[In this two-part essay we present a selection of captivating photographs from roughly the first half of the 20th century in Egypt, collected by Yasser Alwan and held by the photography center Akkasah at NYUAD. The essays by Akkasah director Shamoon Zamir and Alwan provide valuable context and insights into how to understand this particular collection. The first selection of photographs, with Zamir`s essay, highlights the collection`s poignant snapshot photographs, while the second group with Alwan`s essay showcases a range of studio portraits. - Editor]
A photograph is always a fragment, but its unique persuasive power lies in appearing to be a complete and self-contained whole. The relationship of these found photographic fragments to the rest of Egyptian society (today, at the time they were made, and in terms of how this society is depicted elsewhere) is what caught my imagination from the moment I saw them.
I discovered the photographs by accident during my explorations of Cairo - the physical, historical, social, and imagined city that has become my home. A photograph of my mother and aunt from Beirut in 1954, has been part of my life for as long as I can remember, so I knew that there had to be personal photographs in Egypt.
My first find was on a visit to the sprawling Friday flea market that centered around the Imam al Shafi’i mosque and mausoleum and spilled over to the quieter parts of the surrounding cemetery. That was in 1993. The market has since been squeezed into a few streets further south underneath and around the Tonsi bridge. It was hard to believe that these photographs had been thrown out with broken-down furniture and old magazines and newspapers. Dealers in remains and fragments of all sorts, the collectors of Cairo’s junk, still ply their trade and can be heard crying out vecchia rubabakya throughout the city every day, although most prefer defective electrical items to paper waste.
Those first photographs led me on a decade-long journey to old neighborhoods and the various bouquinistes of Cairo. I met the Soor el Azbakeya sellers of used books who were located at that time in Darassa, east of Al Azhar, in what’s now a parking lot. They moved back to their “original” location at Ataba Square after the work on the second line of the metro was completed. Today, they can be found in the area that the authorities have allotted them, cramped into tiny kiosks and overwhelmed by pedestrian metro traffic. I also got to know the booksellers at Sayeda Zeinab Square and went on to meet those who had inherited their livelihood from their fathers. These latter dealers constituted the elite of this metier with their own informal shops and warehouses in Hilmya, Ahmed Maher, and Al-Qal’a, The shops were usually dilapidated apartments stacked from floor to ceiling with books, newspapers, magazines, and all sorts of printed material.

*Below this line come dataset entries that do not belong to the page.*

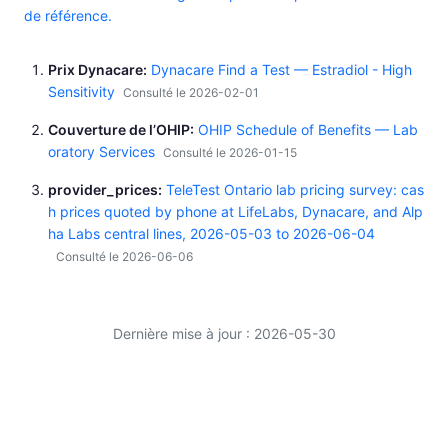
de référence.
Prix Dynacare
Dynacare Find a Test — Estradiol - High
Sensitivity
Consulté le 2026-02-01
Couverture de l’OHIP
OHIP Schedule of Benefits — Lab
oratory Services
Consulté le 2026-01-15
provider_prices
TeleTest Ontario lab pricing survey: cas
h prices quoted by phone at LifeLabs, Dynacare, and Alp
ha Labs central lines, 2026-05-03 to 2026-06-04
Consulté le 2026-06-06
Dernière mise à jour : 2026-05-30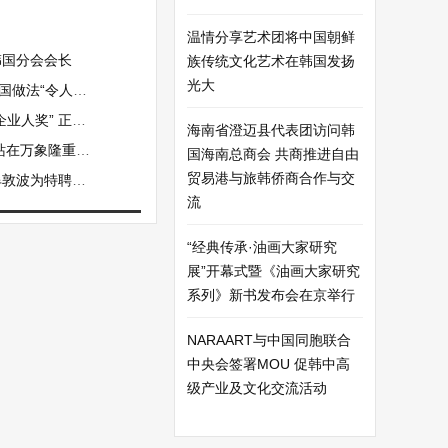
温情分享艺术团将中国朝鲜
韩国分会会长
族传统文化艺术在韩国发扬
光大
外”且“错误”
车电子核心部件强企
海南省澄迈县代表团访问韩
在万象隆重开幕
国海南总商会 共商推进自由
贸易港与旅韩侨商合作与交
特聘客座教授
流
“经典传承·油画大家研究
展”开幕式暨《油画大家研究
系列》新书发布会在京举行
NARAART与中国同胞联合
中央会签署MOU 促韩中高
级产业及文化交流活动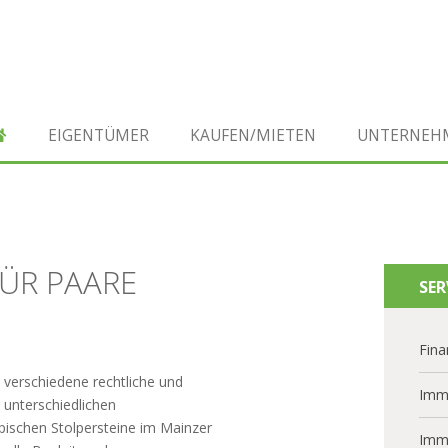
EIGENTÜMER
KAUFEN/MIETEN
UNTERNEH
FÜR PAARE
SER
Fina
verschiedene rechtliche und
Imm
u unterschiedlichen
ypischen Stolpersteine im Mainzer
Imm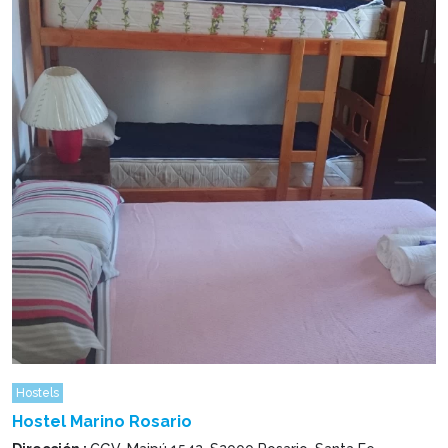
Hostels
Hostel Marino Rosario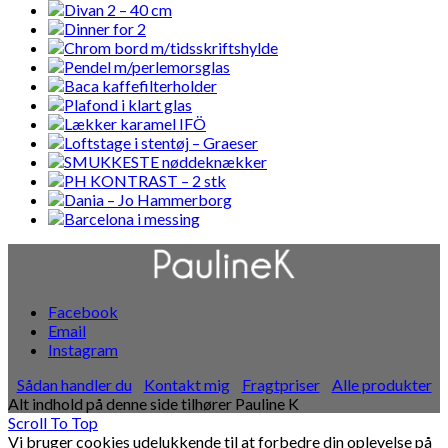
Facebook
Email
Instagram
Sådan handler du
Kontakt mig
Fragtpriser
Alle produkter
Alt indhold på denne side tilhører Pauline K
Scroll To Top
Vi bruger cookies udelukkende til at forbedre din oplevelse på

These storehouses contained treasures like a first edition of The New Woman by Qasim Amin, early editions of L’Egyptienne, Al Kashkuul, and even Sufi manuscripts. A stunning, life-size gravure of King Farouk was once offered to me by one of these dealers for a good price of 3,000 Egyptian Pounds (almost $900 then). I declined, sensing that it had found its way out of its original home by less than transparent means.

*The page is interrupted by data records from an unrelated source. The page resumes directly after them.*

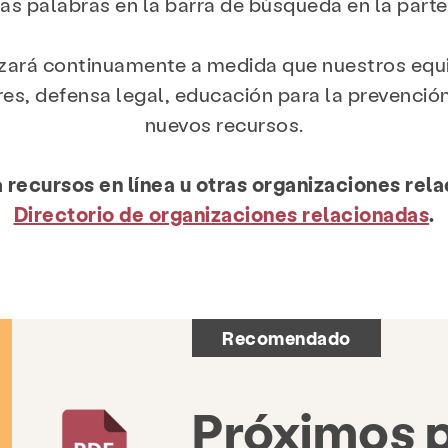
s palabras en la barra de búsqueda en la parte 
izará continuamente a medida que nuestros equi
es, defensa legal, educación para la prevenció
nuevos recursos.
 recursos en línea u otras organizaciones rel
Directorio de organizaciones relacionadas
.
Recomendado
Próximos 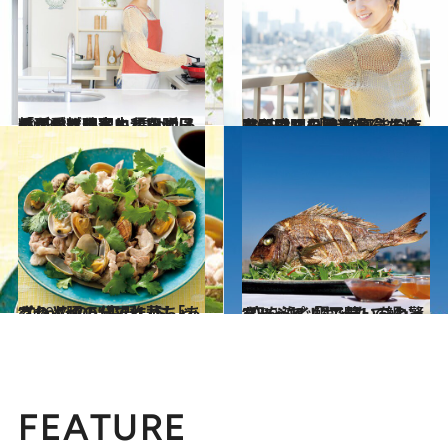
2023.3.3
料理ができないとなぜ「がんばれ」と 言われるの？ 料理家・和田明日香が代り映えしないごはんを愛する理由
ライフスタイル
2023.3.3
平野レミの嫁、〇〇ちゃんのママ 「代替可能な存在に感じた時期も」 そんな和田明日香を救った地味ごはん
ライフスタイル
2020.7.1
“たったの5分で作れちゃうわよ～！”平野レミ「あさりと豚のパッと蒸し」
グルメ
2020.7.3
“空を泳ぐ鯛で笑いをとっちゃって！”平野レミの驚きレシピ「おったて鯛」
グルメ
FEATURE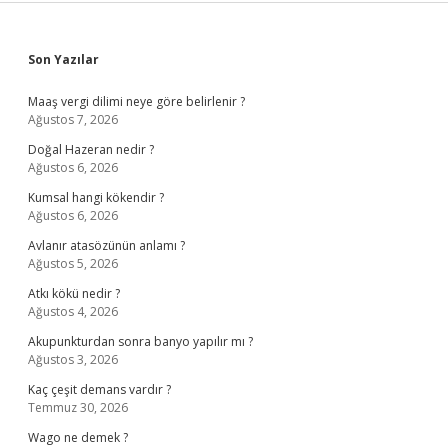
Sidebar
Son Yazılar
Maaş vergi dilimi neye göre belirlenir ?
Ağustos 7, 2026
Doğal Hazeran nedir ?
Ağustos 6, 2026
Kumsal hangi kökendir ?
Ağustos 6, 2026
Avlanır atasözünün anlamı ?
Ağustos 5, 2026
Atkı kökü nedir ?
Ağustos 4, 2026
Akupunkturdan sonra banyo yapılır mı ?
Ağustos 3, 2026
Kaç çeşit demans vardır ?
Temmuz 30, 2026
Wago ne demek ?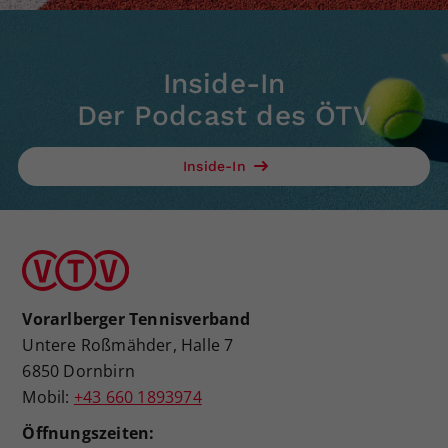
Inside-In
Der Podcast des ÖTV
Inside-In
Vorarlberger Tennisverband
Untere Roßmähder, Halle 7
6850 Dornbirn
Mobil:
+43 660 1893974
Öffnungszeiten: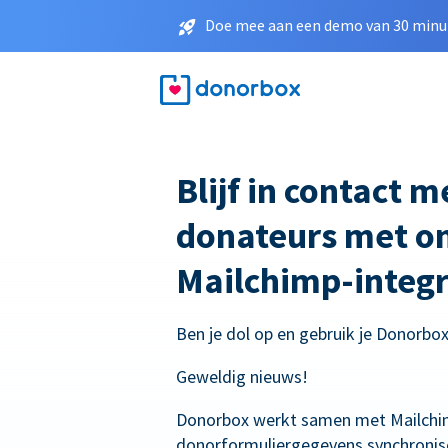
Doe mee aan een demo van 30 minut
Blijf in contact 
donateurs met o
Mailchimp-integr
Ben je dol op en gebruik je Donorbo
Geweldig nieuws!
Donorbox werkt samen met Mailchi
donorformuliergegevens synchronis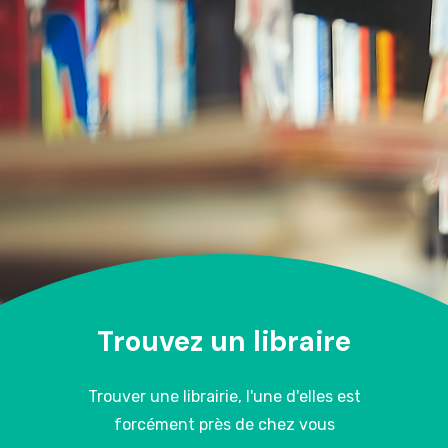
Trouvez un libraire
Trouver une librairie, l'une d'elles est
forcément près de chez vous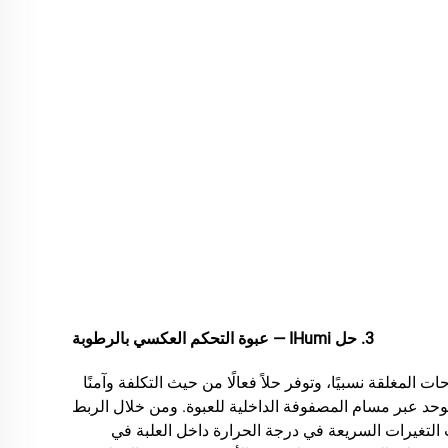
3. حل IHumi — عبوة التحكم العكسي بالرطوبة
رطوبة في المساحات المغلقة نسبيًا، وتوفر حلاً فعالًا من حيث التكلفة وآمنًا
 موحد عبر مسام المصفوفة الداخلية للعبوة. ومن خلال الربط
 التغيرات السريعة في درجة الحرارة داخل العلبة في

Finding these photographs was serendipity, but collecting them became a passion. I never planned to collect photographs like these, preferring to make my own. But these images drew me into a kindred relationship. They were made by men and women who were my kin – the photographers who worked in Egypt professionally and as amateurs long before my arrival. They showed me how people liked to present themselves to the camera, especially when poses, props, and costumes recurred over time. These presentations usually remained in the realm of the private. These were the photographs that families would share with their friends when they came to visit, or the wedding photograph that would be on display at home. They were not meant for mass consumption. Yet they reflected prevailing tastes, fashions, and attitudes.
Because I saw them as part of Egypt’s history and society, these historical documents contained lessons for me as I was making my own portraits here. Through them I could glimpse my adopted country in a way that wasn’t otherwise available to me. I was looking at my larger Egyptian family and examining the ways professionals and amateurs used the medium when people weren’t afraid to be photographed “as they were.”

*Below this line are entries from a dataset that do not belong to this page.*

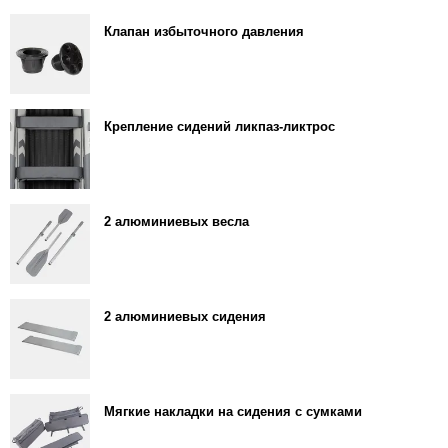
Клапан избыточного давления
Крепление сидений ликпаз-ликтрос
2 алюминиевых весла
2 алюминиевых сидения
Мягкие накладки на сидения с сумками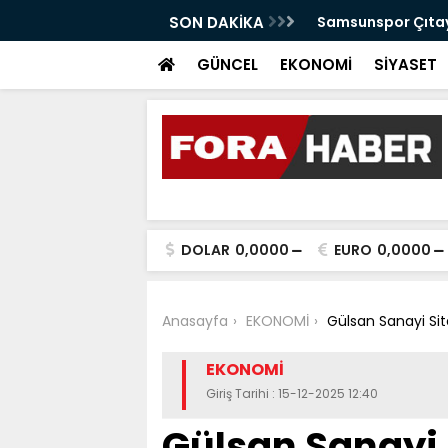
anabilir Bir Tekkeköy İçin Çalışıyoruz"
SON DAKİKA
Samsunspor Çıtayı
GÜNCEL
EKONOMİ
SİYASET
DOLAR
0,0000
EURO
0,0000
Anasayfa
EKONOMİ
Gülsan Sanayi Sit
EKONOMİ
Giriş Tarihi : 15-12-2025 12:40
Gülsan Sanayi 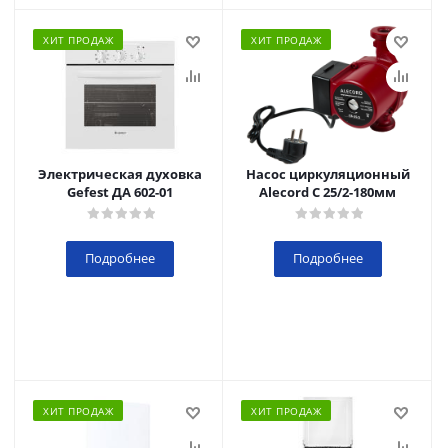
ХИТ ПРОДАЖ
ХИТ ПРОДАЖ
Электрическая духовка
Насос циркуляционный
Gefest ДА 602-01
Alecord C 25/2-180мм
Подробнее
Подробнее
ХИТ ПРОДАЖ
ХИТ ПРОДАЖ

These are the material remains of a social sensibility that is no longer apparent, or that no longer exists, or perhaps never existed at all except in the imagination of photographers and their sitters. I understand that they are not complete, that they do not reveal a complete picture, but neither does even the best historiography nor the best sociology. That does not lessen their substance for me. In fact, they are more compelling precisely because they are incomplete, because they require me to engage and reconstruct details of both the sitter and the photographer, as well as the fashions of the time, the reasons the image came to be made, and how it was eventually discarded.